10 Things You Should Know About Medicare Part B

1. Medicare Part B is one of the two components of Medicare that is covered 100% of the time, no matter whether you have government-sponsored Original Medicare or a Medicare Advantage Plan operated by a private business. If you do not have Original Medicare, then your private insurance alternative is required by law to provide at least as much coverage as Original Medicare would under Part B. Your private firm may, at its discretion, offer an additional level of coverage for procedures Medicare does not insure.

2. When you enroll in Medicare Part B, you will be expected to begin paying a monthly premium for your Part B services. You will still be expected to pay this premium even if you do not require any Medicare Part B services for some time.
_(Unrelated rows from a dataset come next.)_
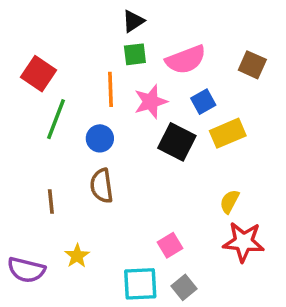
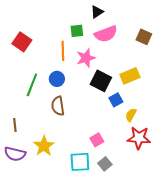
black triangle: (133, 21) -> (97, 12), moved
blue square: (203, 102) -> (116, 100), moved
green line: (56, 119) -> (32, 85), moved
brown line: (51, 202) -> (15, 125), moved
yellow star: (77, 256) -> (44, 146), size x1.5

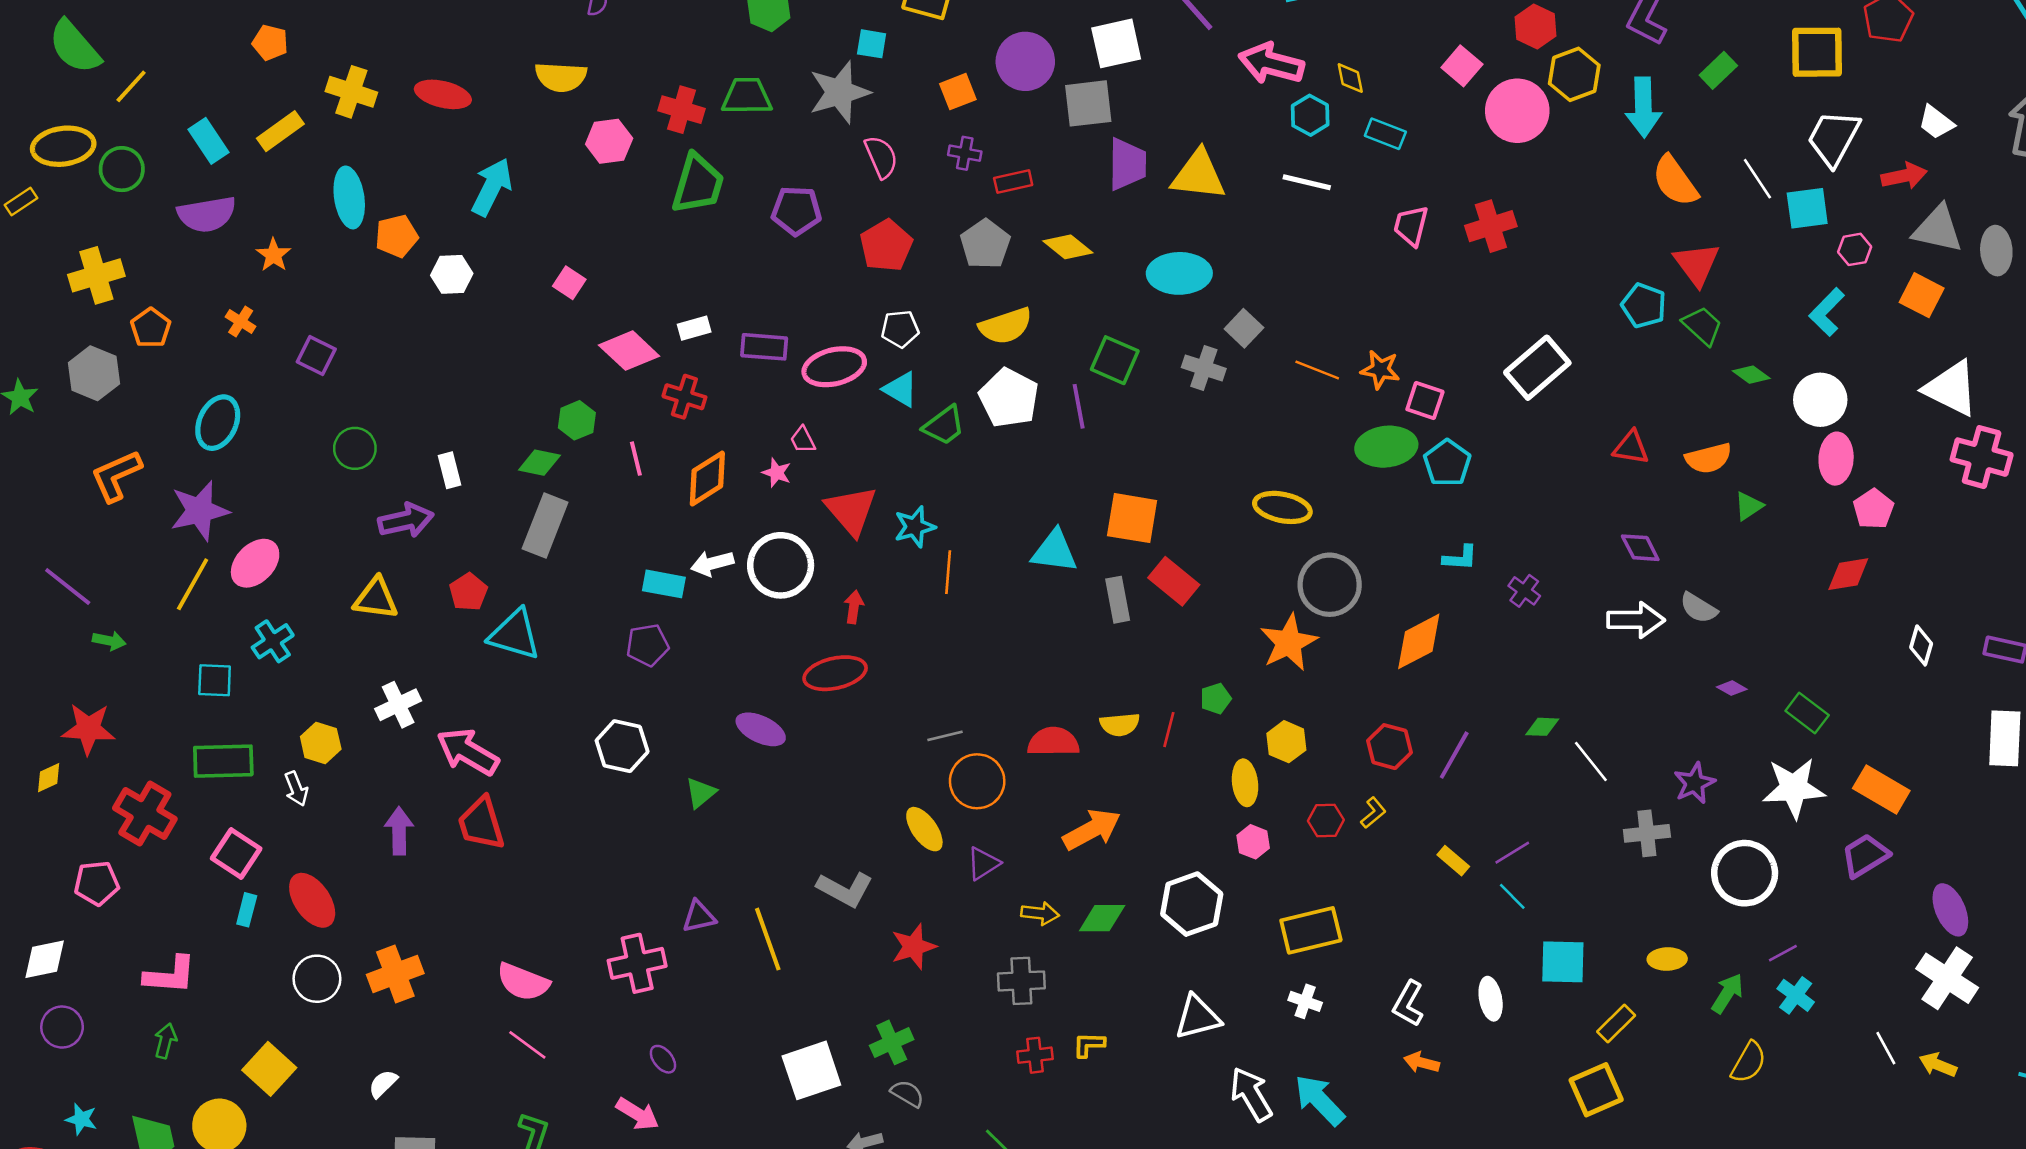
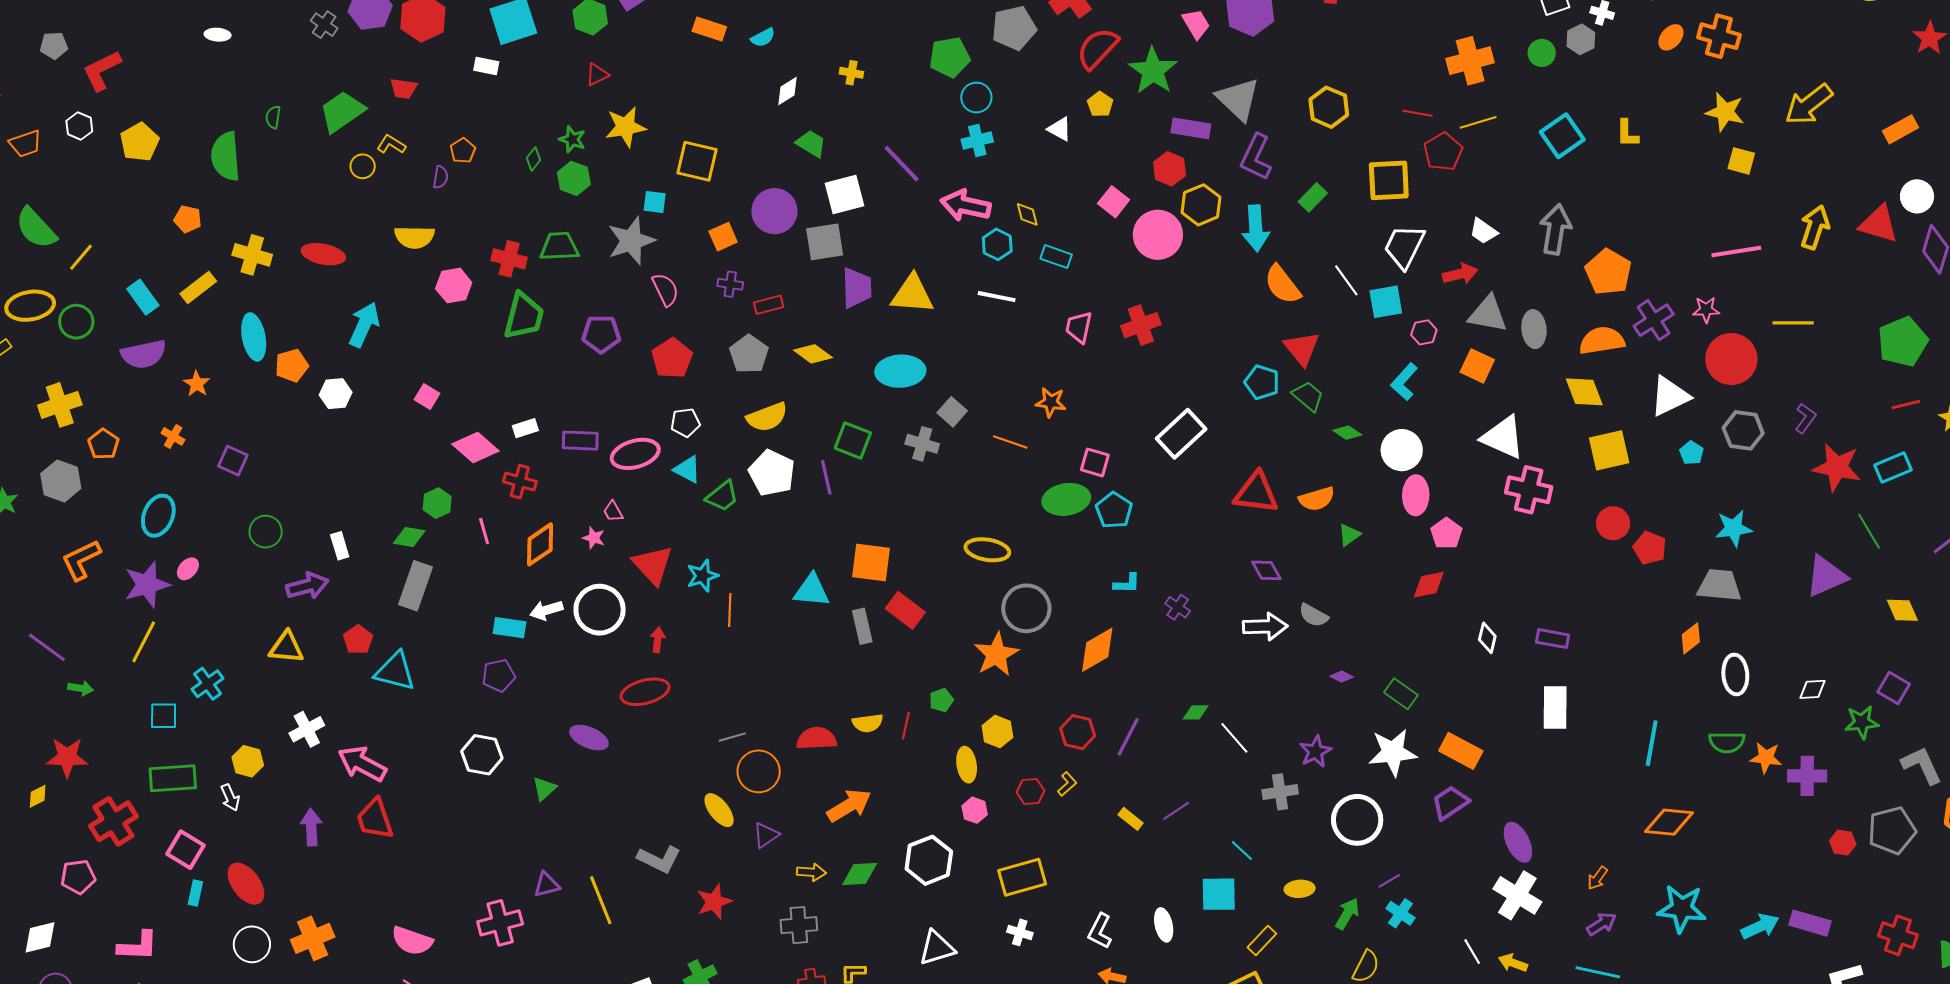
orange star: (1380, 370) -> (1051, 402), moved
red triangle: (1631, 448) -> (1256, 493), size x1.6
pink ellipse: (255, 563) -> (188, 569), moved, size x0.6
red cross: (145, 814) -> (113, 821), turned 30
cyan line: (1512, 896) -> (1242, 851), moved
The premium should be understood separately from the deductible, which is the amount you pay under Medicare Part A coverage before your full benefits will "kick in." A monthly premium is similar to other kinds of insurance premiums, which you pay every month regardless of use.

3. Your Medicare premium is generally very low, and will take into account your income level. According to current rules, less than five percent of Medicare beneficiaries will find their income is high enough to pay an expanded premium. Those who are expected to pay an additional premium amount will be contacted directly by Medicare. Generally, only people with a household income in excess of $170,000 will have to be concerned about paying a higher premium. All others will pay at the standard rate.
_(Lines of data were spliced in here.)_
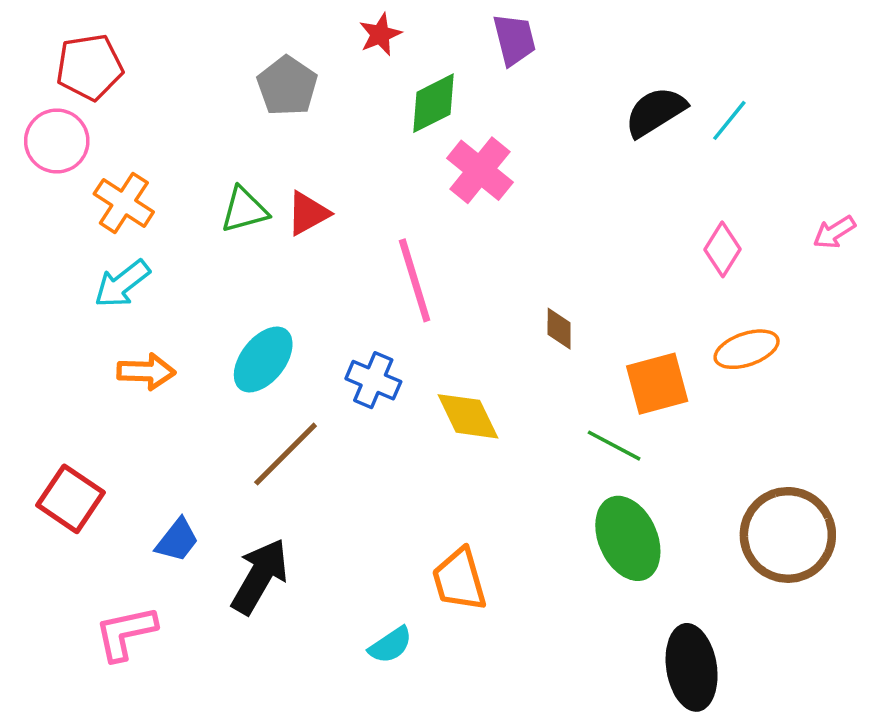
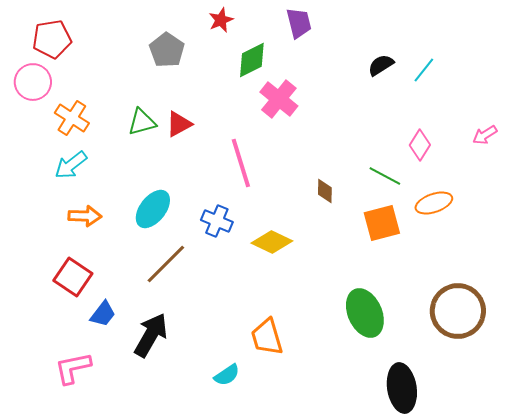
black semicircle: (655, 112) -> (381, 65), size x0.7
yellow diamond: (468, 416) -> (272, 242), turned -39
green line: (614, 446) -> (385, 176), moved
red square: (71, 499) -> (73, 277), moved

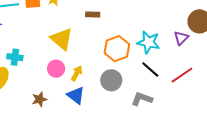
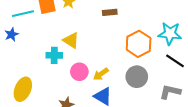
yellow triangle: (62, 39) -> (71, 40), moved, size x0.7
cyan cross: (15, 57) -> (54, 55), moved
yellow arrow: (77, 73) -> (101, 74), turned -147

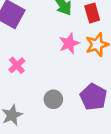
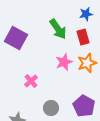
pink cross: (17, 65) -> (31, 81), moved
4. Medicare Part B is termed "medical insurance" and covers services and supplies as well as some preventative services. If you need home medical equipment such as oxygen or require a prosthetic limb or mobility device, all of these items will fall under your Medicare Part B coverage. Another way to understand Medicare Part B insurance is as "outpatient" insurance. Procedures that do not require you to visit or stay at a hospital are generally within the realm of Medicare Part B.

5. Medicare Part B is usually seen as a "bundle" with Medicare Part A. In just about every case, you will become eligible to receive Medicare Part B and Medicare Part A at the same time, beginning when you turn sixty-five. Although you will still be eligible, you will have to sign up for Medicare Part A and Medicare Part B manually if you are not yet receiving Social Security retirement benefits because you are still working. Whether you have filed for Social Security or not, you can receive Medicare Part A if you have paid Medicare taxes for ten years. You may be eligible for Part B separately from Part A if you are a U.S. citizen or legal permanent resident who has been in the country for five consecutive years.
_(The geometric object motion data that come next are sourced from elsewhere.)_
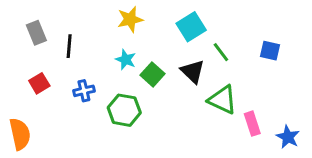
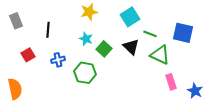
gray rectangle: (36, 33) -> (16, 21), moved
blue square: (270, 51) -> (183, 33), size x1.5
green line: (221, 52) -> (150, 34), turned -32
green triangle: (222, 100) -> (160, 55), moved

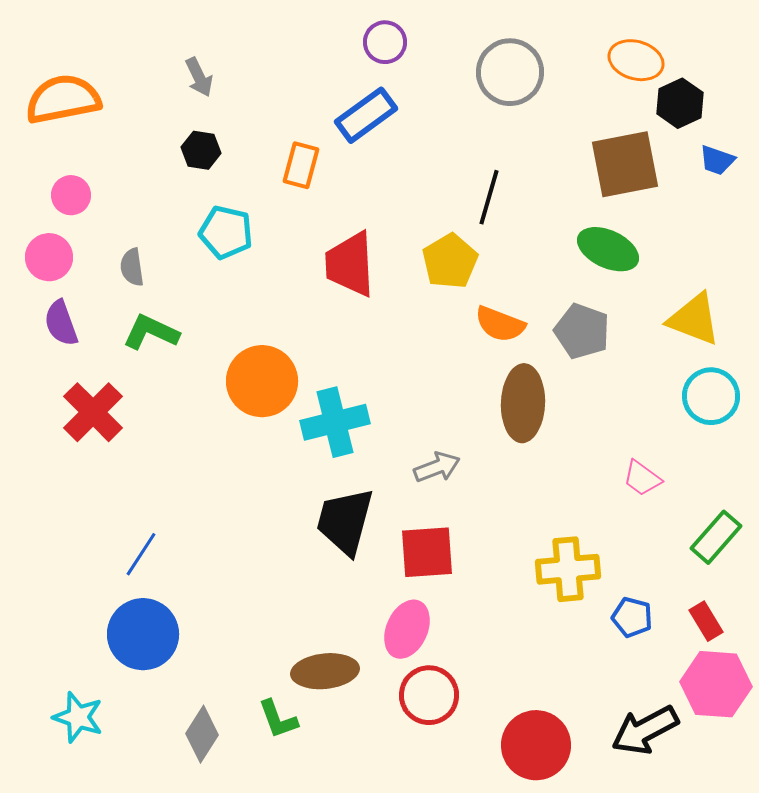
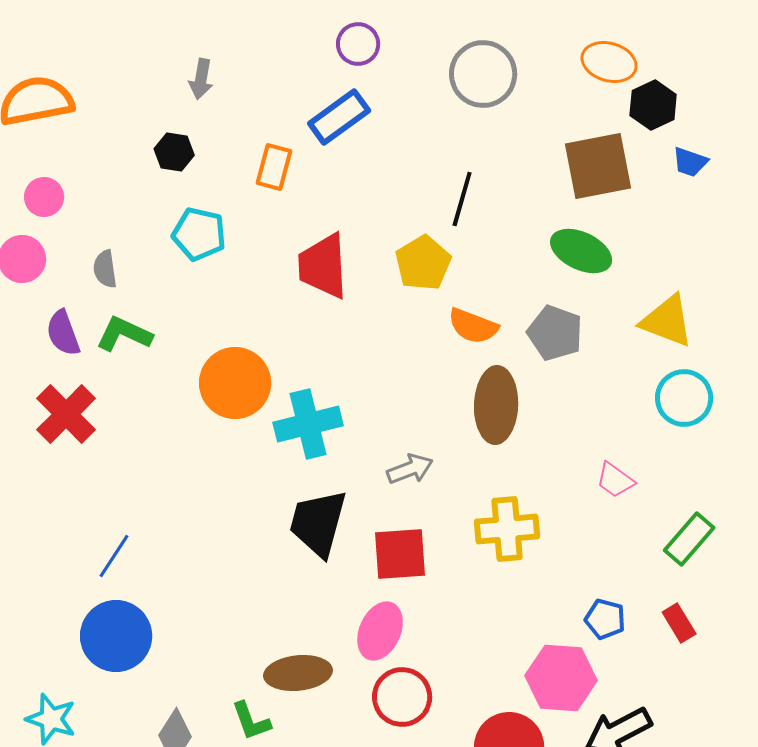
gray arrow: (199, 77) -> (201, 79), moved, turned 36
purple semicircle: (61, 323) -> (63, 333), moved
yellow cross: (568, 569) -> (507, 529), moved
pink hexagon: (716, 684) -> (561, 678), moved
6. When you enroll into government-backed Original Medicare, you will almost always have access to Medicare Part A and Medicare Part B. If you leave Original Medicare in favor of a Medicare Advantage Plan, your Advantage Plan is required to cover all of the same items that Original Medicare would cover. People may choose Advantage Plans in order to get additional coverage they would not be eligible for under Original Medicare.

7. Medicare Part B may require additional paperwork to meet some of your needs. For example, you may need a "Certificate of Medical Necessity" to receive services including home oxygen equipment. Your doctor or healthcare facility will have this paperwork on file. You should keep an eye on your Medicare Summary Notice and stay in contact with your healthcare facility to make sure everything you need is sent to Medicare.

8. Medicare Part B is notorious for limited coverage in some areas of healthcare. These include vision and hearing, for example. If you want routine eye exams and other eye care services to be covered under your plan, you should consider buying supplemental medical insurance. Your options for supplemental insurance include a variety of Medigap plans that can be combined with Original Medicare, or the supplements offered by private Medicare Advantage Plans. You are not eligible for Medigap under an Advantage Plan.

9. There is a large variety of screenings and preventative measures that Medicare Part B can cover. These include bone mass measurements, cardiovascular screenings, colon cancer, depression, diabetes, EKG, and many others. The majority of these are covered once a year. Some are seasonal, such as flu shots. Others, in very rare cases, may be covered only once during your lifetime. You may be surprised to learn that Medicare Part B will also cover a limited amount of counseling for weight loss and other issues.

10. It can be challenging to get certain kinds of services covered under Medicare Part B. This is especially true of "Durable Medical Equipment" -- including anything you use over and over, like mobility aids. To make sure that your claim for these items is accepted, get a prescription from a physician. A specialist who focuses on your problem may be more expensive to visit, but his or her word tends to be more convincing.